- Born: March 15, 1949 Berkeley, California
- Died: December 15, 2009 (aged 60)
- Occupation: Costume designer

= Robert Turturice =

Robert Turturice (March 15, 1949 – December 15, 2009) was an American costume designer who served as president of the Costume Designers Guild from 1992 to 1996. Turturice was presented posthumously with the Costume Designers Hall of Fame Award on Feb. 22, 2010. During Turturice's four-decade career, he worked on feature films as well as television series and television specials. Tiurturice was also given the Best Dressed Series Award by the California Fashion Industry and the California Mart for his work on the TV series Moonlighting, for which he subsequently won his Emmy in 1987.

==Early career==
Turturice was a native of Berkeley, California. After high school he came to Pasadena, California where he studied set design and worked with the Pasadena Playhouse. It was here he found his real love which was fashion design.

==Films and television credits==
Turturice established a reputation as the rare costume designer whose range encompassed amazing period costumes as well as couture gowns worn by actresses on the red carpet at Hollywood's award ceremonies. Known as one of the last of the old school costume designers who made every piece, he influenced and mentored many in the field. One example of this hand crafted detail was the handmade charm bracelet he created from clay as a Stone Age accessory for "The Flintstones in Viva Rock Vegas". This was modeled in minute detail from contemporary charms. He also became known for dressing farm and circus animals in a number of feature films, and during a seminar at the University of California Los Angeles, he described what it was like to dress elephants and other circus animals for their film roles, a project he enjoyed despite the unique challenges.

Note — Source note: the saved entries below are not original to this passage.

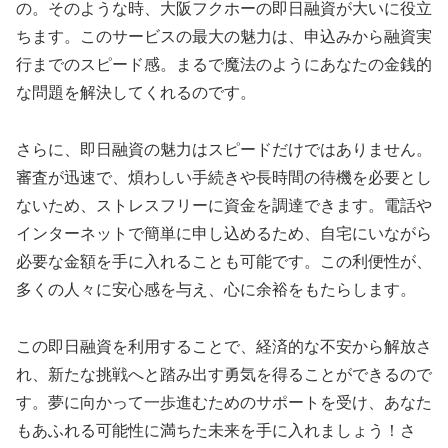
の。そのような時、大阪フクホーの即日融資が大いに役立
ちます。このサービスの最大の魅力は、申込みから融資実
行までのスピード感。まるで魔法のようにあなたの金銭的
な問題を解決してくれるのです。
さらに、即日融資の魅力はスピードだけではありません。
審査が迅速で、煩わしい手続きや長時間の待機を必要とし
ないため、ストレスフリーに資金を調達できます。電話や
インターネットで簡単に申し込めるため、自宅にいながら
必要な金額を手に入れることも可能です。この利便性が、
多くの人々に安心感を与え、心に余裕をもたらします。
この即日融資を利用することで、経済的な不安から解放さ
れ、新たな挑戦へと踏み出す勇気を得ることができるので
す。夢に向かって一歩進むためのサポートを受け、あなた
もあふれる可能性に満ちた未来を手に入れましょう！さ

His feature films included The Flintstones in Viva Rock Vegas, Clean and Sober, Beaches and Big Top Pee-wee. He also did the Pee-wee Herman TV special costuming for Pee-wee's Playhouse and "Pee-wee's Playhouse Christmas Special". His television work included 31 movies of the week, 19 series, 15 specials and 27 pilots. In addition to his Emmy Award for the Moonlighting episode "Atomic Shakespeare" in 1987, he received additional nominations for his work on the HBO movie Gia and for Cybill.